Bis Ende der Woche sollten die Regierung und Präsident Nicolae Timofti zurücktreten, forderte Dodon. Damit sprach der Oppositions-Politiker den Menschen aus dem Herzen. Eine der nach Schätzungen 30.000 Versammelten sagte:
"Ich bin hier, weil uns eine Milliarde gestohlen wurde. Und weil die Renten so niedrig sind."
Vor allem diese eine Milliarde US-Dollar hält die Republik seit vielen Monaten in Atem. Das Geld verschwand Ende des vergangenen Jahres von den Konten der drei größten Banken und wurde mutmaßlich über mehrere Scheinfirmen ins Ausland transferiert. Die Nationalbank schoss das Geld nach und rettete die Banken. Damit allerdings brachte sie den Staat an den Rande des finanziellen Zusammenbruchs. Die Inflation schnellte in die Höhe.
Wer das Geld erhalten hat, ist bis heute unklar. Viele Spuren führen zu den Oligarchen in der Regierungskoalition, vor allem zum Vorsitzenden der Liberaldemokratischen Partei Vladimir Filat.
Der Staat Moldau sei inzwischen ein Selbstbedienungladen für Oligarchen, sagt die Journalistin Natalia Morari.
"Korruption hat es in der Republik Moldau immer gegeben. Aber in den vergangenen Jahren hat sie ein solches Ausmaß erreicht, dass schon Grundschüler in ihren Aufsätzen über sie schreiben. Der Transfer von einer Milliarde US-Dollar aus dem heimischen Bankenwesen ins Ausland ist mit der schweigenden Zustimmung aller staatlichen Strukturen geschehen."
Zwar trat schon im Juli der damalige Ministerpräsident Chiril Gaburici zurück und vor wenigen Tagen nahm auch der Chef der Nationalbank seinen Hut. Das Vertrauen der Menschen in die Regierung ist dadurch aber kaum gewachsen. Denn auch der neue Ministerpräsident Valeriu Strelet gilt als treuer Parteigänger von Oligarch Filat. Wer die Nationalbank leiten wird, ist noch unklar.
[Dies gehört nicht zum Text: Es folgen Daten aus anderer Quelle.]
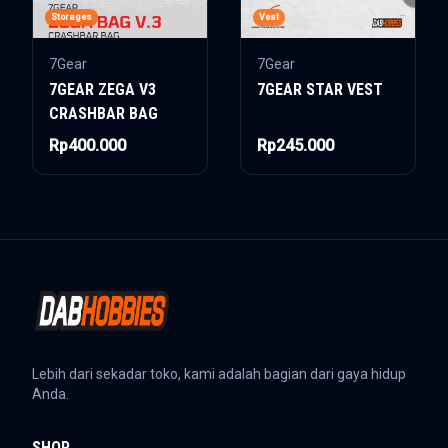
Storages
Vest
7Gear
7Gear
7GEAR ZEGA V3
7GEAR STAR VEST
CRASHBAR BAG
Rp400.000
Rp245.000
Lebih dari sekadar toko, kami adalah bagian dari gaya hidup
Anda.
SHOP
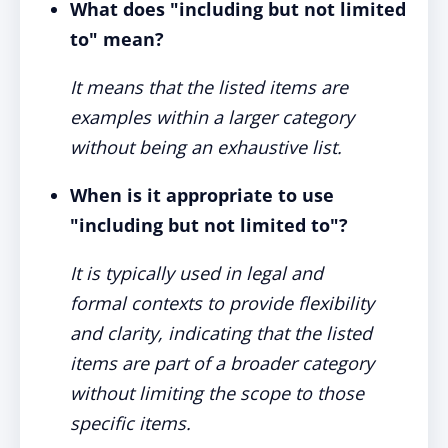
What does "including but not limited
to" mean?
It means that the listed items are
examples within a larger category
without being an exhaustive list.
When is it appropriate to use
"including but not limited to"?
It is typically used in legal and
formal contexts to provide flexibility
and clarity, indicating that the listed
items are part of a broader category
without limiting the scope to those
specific items.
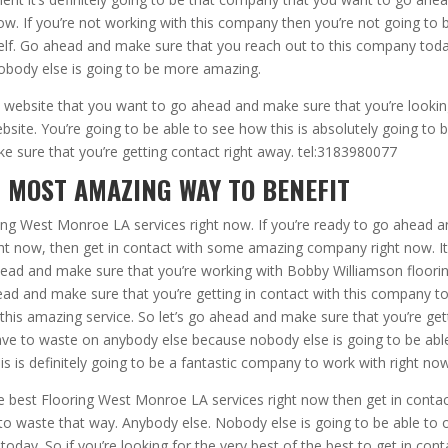
ow. If you’re not working with this company then you’re not going to 
rself. Go ahead and make sure that you reach out to this company tod
obody else is going to be more amazing.
e website that you want to go ahead and make sure that you’re lookin
site. You’re going to be able to see how this is absolutely going to 
ake sure that you’re getting contact right away. tel:3183980077
 MOST AMAZING WAY TO BENEFIT
ring West Monroe LA services right now. If you’re ready to go ahead 
ght now, then get in contact with some amazing company right now. It
ahead and make sure that you’re working with Bobby Williamson floori
d and make sure that you’re getting in contact with this company t
 this amazing service. So let’s go ahead and make sure that you’re get
ave to waste on anybody else because nobody else is going to be abl
 is definitely going to be a fantastic company to work with right now
he best Flooring West Monroe LA services right now then get in conta
to waste that way. Anybody else. Nobody else is going to be able to o
day. So if you’re looking for the very best of the best to get in cont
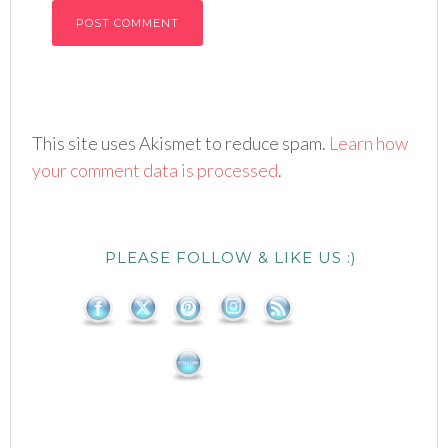
This site uses Akismet to reduce spam.
Learn how
your comment data is processed
.
PLEASE FOLLOW & LIKE US :)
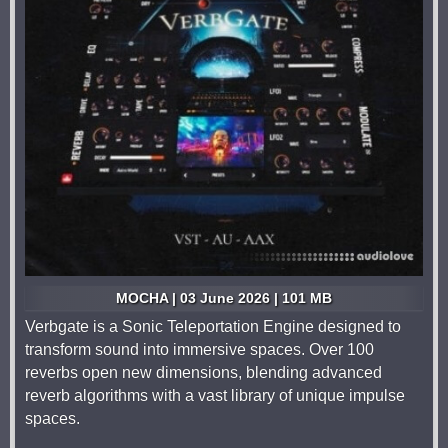
MOCHA | 03 June 2026 | 101 MB
Verbgate is a Sonic Teleportation Engine designed to
transform sound into immersive spaces. Over 100
reverbs open new dimensions, blending advanced
reverb algorithms with a vast library of unique impulse
spaces.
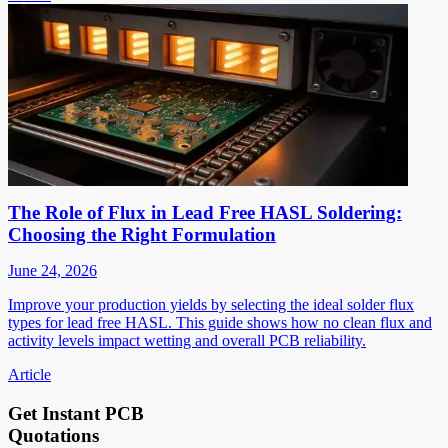
The Role of Flux in Lead Free HASL Soldering:
Choosing the Right Formulation
June 24, 2026
Improve your production yields by selecting the ideal solder flux
types for lead free HASL. This guide shows how no clean flux and
activity levels impact wetting and overall PCB reliability.
Article
Get Instant PCB
Quotations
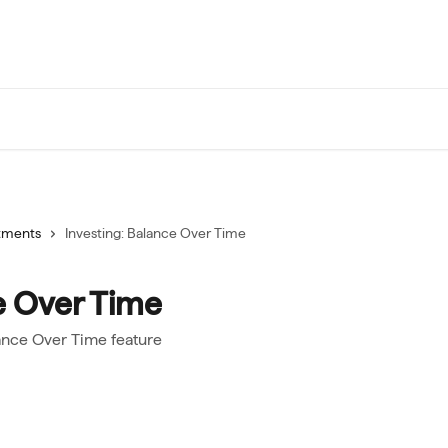
tments
Investing: Balance Over Time
e Over Time
ance Over Time feature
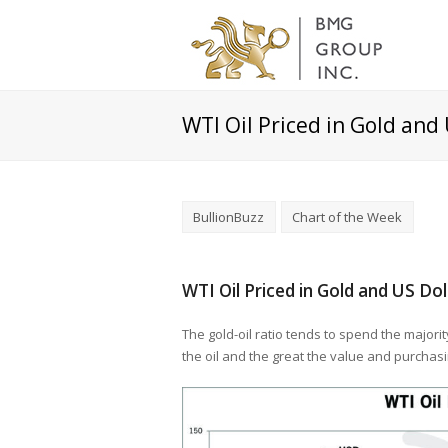
WTI Oil Priced in Gold and
BullionBuzz
Chart of the Week
WTI Oil Priced in Gold and US Do
The gold-oil ratio tends to spend the majorit
the oil and the great the value and purchas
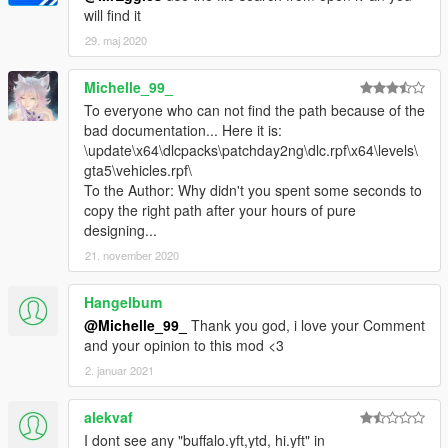
will find it
29. maj 2020
Michelle_99_
To everyone who can not find the path because of the
bad documentation... Here it is:
\update\x64\dlcpacks\patchday2ng\dlc.rpf\x64\levels\
gta5\vehicles.rpf\
To the Author: Why didn't you spent some seconds to
copy the right path after your hours of pure
designing...
21. november 2020
Hangelbum
@Michelle_99_
Thank you god, i love your Comment
and your opinion to this mod <3
2. januar 2021
alekvaf
I dont see any "buffalo.yft,ytd, hi.yft" in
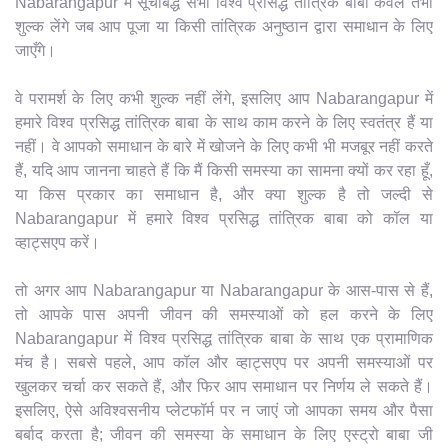
Nabarangapur में सूचीबद्ध सभी विश्व प्रसिद्ध तांत्रिक बाबा केवल तभी
शुल्क लेंगे जब आप पूजा या किसी तांत्रिक अनुष्ठान द्वारा समाधान के लिए
जाएँगे।
वे परामर्श के लिए कभी शुल्क नहीं लेंगे, इसलिए आप Nabarangapur में
हमारे विश्व प्रसिद्ध तांत्रिक बाबा के साथ काम करने के लिए स्वतंत्र हैं या
नहीं। वे आपको समाधान के बारे में खोजने के लिए कभी भी मजबूर नहीं करते
हैं, यदि आप जानना चाहते हैं कि मैं किसी समस्या का सामना क्यों कर रहा हूँ,
या किस प्रकार का समाधान है, और क्या शुल्क है तो जल्दी से
Nabarangapur में हमारे विश्व प्रसिद्ध तांत्रिक बाबा को कॉल या
व्हाट्सएप करें।
तो अगर आप Nabarangapur या Nabarangapur के आस-पास से हैं,
तो आपके पास अपनी जीवन की समस्याओं को हल करने के लिए
Nabarangapur में विश्व प्रसिद्ध तांत्रिक बाबा के साथ एक प्रामाणिक
मंच है। सबसे पहले, आप कॉल और व्हाट्सएप पर अपनी समस्याओं पर
खुलकर चर्चा कर सकते हैं, और फिर आप समाधान पर निर्णय ले सकते हैं।
इसलिए, ऐसे अविश्वसनीय प्लेटफॉर्म पर न जाएं जो आपका समय और पैसा
बर्बाद करता है; जीवन की समस्या के समाधान के लिए एस्ट्रो बाबा जी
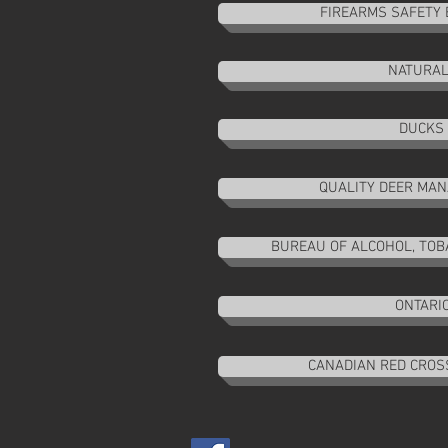
FIREARMS SAFETY 
NATURAL
DUCKS 
QUALITY DEER MA
BUREAU OF ALCOHOL, TOBA
ONTARIO
CANADIAN RED CROSS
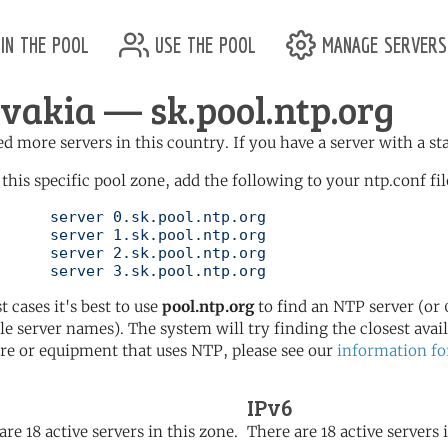
in the pool
use the pool
manage servers
ovakia — sk.pool.ntp.org
d more servers in this country. If you have a server with a st
 this specific pool zone, add the following to your ntp.conf fil
l.ntp.org

l.ntp.org

l.ntp.org

	   server 3.sk.pool.ntp.org
t cases it's best to use
pool.ntp.org
to find an NTP server (or 0
le server names). The system will try finding the closest availa
re or equipment that uses NTP, please see our
information fo
IPv6
are 18 active servers in this zone.
There are 18 active servers 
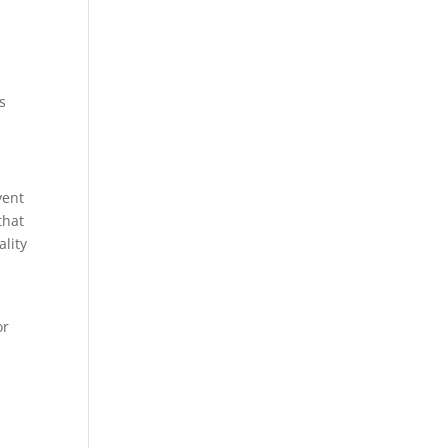
s
vent
that
ality
or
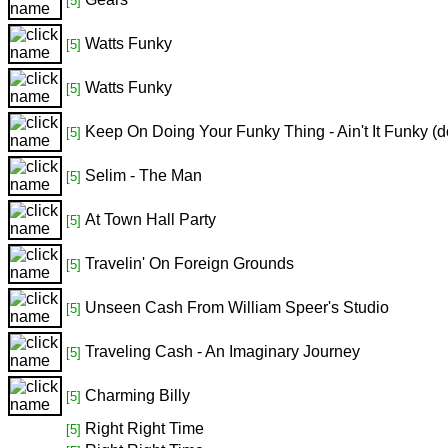
[5]
Watts Funky
[5]
Watts Funky
[5]
Keep On Doing Your Funky Thing - Ain't It Funky (
[5]
Selim - The Man
[5]
At Town Hall Party
[5]
Travelin' On Foreign Grounds
[5]
Unseen Cash From William Speer's Studio
[5]
Traveling Cash - An Imaginary Journey
[5]
Charming Billy
[5]
Right Right Time
[5]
Ebenso offen ist, wer vom Vertrauensverlust der pro-westlichen Regierung profitieren wird. Bei den bisher größten Protesten in Chisinau vor drei Wochen - mit nach Schätzungen bis zu 60.000 Beteiligten - schwenkten viele Demonstranten EU-Fahnen. Die Organisatoren, die "Bürgerplattform Würde und Wahrheit", präsentieren sich ebenfalls als pro-europäisch. Doch die Proteste des vergangenen Wochenendes zeigten, dass auch die prorussische Opposition viele Menschen mobilisieren kann.
Der Sozialisten-Chef Igor Dodon würde die außenpolitische Ausrichtung des Landes am liebsten wieder umkehren.
"Wir glauben, dass der Abschluss des Assoziierungsabkommens mit der Europäischen Union vor einem Jahr große Probleme für unsere Wirtschaft und unsere Gesellschaft gebracht hat. Vor so einem wichtigen Schritt hätte es eine Volksabstimmung geben müssen."
Deshalb werde er, wenn es zu Neuwahlen komme und seine Partei gewinne, das Assoziierungsabkommen annullieren, erklärt Dodon. Vielmehr solle Russland wieder strategischer Partner werden.
Die beiden konkurrierenden moldauischen Protestgruppen - die prorussische und die proeuropäische - haben inzwischen beide Zeltlager in der Innenstadt von Chisinau aufgebaut. Sie sind übereingekommen, sich gegenseitig nicht zu stören. Die ideologisch so unterschiedlichen Regierungsgegner müssen wohl noch eine Zeit lang miteinander auskommen. Denn Regierung und Präsident denken gar nicht daran zurückzutreten.